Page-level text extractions
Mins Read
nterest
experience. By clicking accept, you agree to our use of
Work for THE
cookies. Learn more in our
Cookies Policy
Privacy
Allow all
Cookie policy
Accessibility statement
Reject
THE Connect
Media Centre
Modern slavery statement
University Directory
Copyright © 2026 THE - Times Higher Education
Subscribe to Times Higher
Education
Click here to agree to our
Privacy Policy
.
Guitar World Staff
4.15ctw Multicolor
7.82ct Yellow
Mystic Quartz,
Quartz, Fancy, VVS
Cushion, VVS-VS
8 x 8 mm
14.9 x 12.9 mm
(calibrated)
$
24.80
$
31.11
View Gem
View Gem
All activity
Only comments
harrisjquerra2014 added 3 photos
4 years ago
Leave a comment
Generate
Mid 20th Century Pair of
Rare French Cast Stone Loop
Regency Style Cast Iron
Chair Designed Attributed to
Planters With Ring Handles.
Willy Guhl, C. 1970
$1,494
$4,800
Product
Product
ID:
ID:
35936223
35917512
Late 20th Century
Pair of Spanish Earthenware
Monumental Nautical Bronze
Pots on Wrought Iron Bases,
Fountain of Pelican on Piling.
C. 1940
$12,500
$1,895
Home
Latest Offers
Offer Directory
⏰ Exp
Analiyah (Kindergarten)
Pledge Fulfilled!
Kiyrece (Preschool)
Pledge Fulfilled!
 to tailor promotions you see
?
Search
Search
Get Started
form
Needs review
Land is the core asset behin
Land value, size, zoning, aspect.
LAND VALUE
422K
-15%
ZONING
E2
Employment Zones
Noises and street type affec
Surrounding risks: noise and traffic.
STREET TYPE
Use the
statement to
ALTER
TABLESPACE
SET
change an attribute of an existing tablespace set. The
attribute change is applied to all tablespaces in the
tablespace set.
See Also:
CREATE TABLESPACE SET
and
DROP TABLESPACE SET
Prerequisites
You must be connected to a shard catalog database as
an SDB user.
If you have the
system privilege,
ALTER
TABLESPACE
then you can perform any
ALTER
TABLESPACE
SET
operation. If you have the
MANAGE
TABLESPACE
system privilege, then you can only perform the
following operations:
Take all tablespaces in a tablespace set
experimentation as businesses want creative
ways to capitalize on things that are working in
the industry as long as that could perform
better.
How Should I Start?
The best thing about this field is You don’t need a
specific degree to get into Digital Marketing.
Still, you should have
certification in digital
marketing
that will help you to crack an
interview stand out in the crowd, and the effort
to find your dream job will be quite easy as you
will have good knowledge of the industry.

What is required:
Print out each line of the data exactly.

Response area:
Mins Read
nterest
experience. By clicking accept, you agree to our use of
Work for THE
cookies. Learn more in our
Cookies Policy
Privacy
Allow all
Cookie policy
Accessibility statement
Reject
THE Connect
Media Centre
Modern slavery statement
University Directory
Copyright © 2026 THE - Times Higher Education
Subscribe to Times Higher
Education
Click here to agree to our
Privacy Policy
.
Guitar World Staff
4.15ctw Multicolor
7.82ct Yellow
Mystic Quartz,
Quartz, Fancy, VVS
Cushion, VVS-VS
8 x 8 mm
14.9 x 12.9 mm
(calibrated)
$
24.80
$
31.11
View Gem
View Gem
All activity
Only comments
harrisjquerra2014 added 3 photos
4 years ago
Leave a comment
Generate
Mid 20th Century Pair of
Rare French Cast Stone Loop
Regency Style Cast Iron
Chair Designed Attributed to
Planters With Ring Handles.
Willy Guhl, C. 1970
$1,494
$4,800
Product
Product
ID:
ID:
35936223
35917512
Late 20th Century
Pair of Spanish Earthenware
Monumental Nautical Bronze
Pots on Wrought Iron Bases,
Fountain of Pelican on Piling.
C. 1940
$12,500
$1,895
Home
Latest Offers
Offer Directory
⏰ Exp
Analiyah (Kindergarten)
Pledge Fulfilled!
Kiyrece (Preschool)
Pledge Fulfilled!
 to tailor promotions you see
?
Search
Search
Get Started
form
Needs review
Land is the core asset behin
Land value, size, zoning, aspect.
LAND VALUE
422K
-15%
ZONING
E2
Employment Zones
Noises and street type affec
Surrounding risks: noise and traffic.
STREET TYPE
Use the
statement to
ALTER
TABLESPACE
SET
change an attribute of an existing tablespace set. The
attribute change is applied to all tablespaces in the
tablespace set.
See Also:
CREATE TABLESPACE SET
and
DROP TABLESPACE SET
Prerequisites
You must be connected to a shard catalog database as
an SDB user.
If you have the
system privilege,
ALTER
TABLESPACE
then you can perform any
ALTER
TABLESPACE
SET
operation. If you have the
MANAGE
TABLESPACE
system privilege, then you can only perform the
following operations:
Take all tablespaces in a tablespace set
experimentation as businesses want creative
ways to capitalize on things that are working in
the industry as long as that could perform
better.
How Should I Start?
The best thing about this field is You don’t need a
specific degree to get into Digital Marketing.
Still, you should have
certification in digital
marketing
that will help you to crack an
interview stand out in the crowd, and the effort
to find your dream job will be quite easy as you
will have good knowledge of the industry.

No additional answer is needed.